→ WORK TO COMPLETE: Find all the lines in the entries below that hold the word "sito" and copy them.

Collected data entries
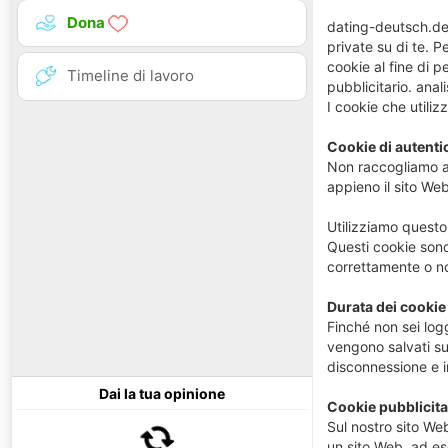
Dona
dating-deutsch.de 
private su di te. 
cookie al fine di p
Timeline di lavoro
pubblicitario. anal
I cookie che utili
Cookie di autenti
Non raccogliamo alc
appieno il sito Web
Utilizziamo questo 
Questi cookie sono
correttamente o no
Durata dei cookie
Finché non sei log
vengono salvati sul
disconnessione e i
Dai la tua opinione
Cookie pubblicita
Sul nostro sito Web
un sito Web, ad es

→ OUTPUT FOR THIS EXERCISE:
appieno il sito Web
Sul nostro sito Web
un sito Web, ad es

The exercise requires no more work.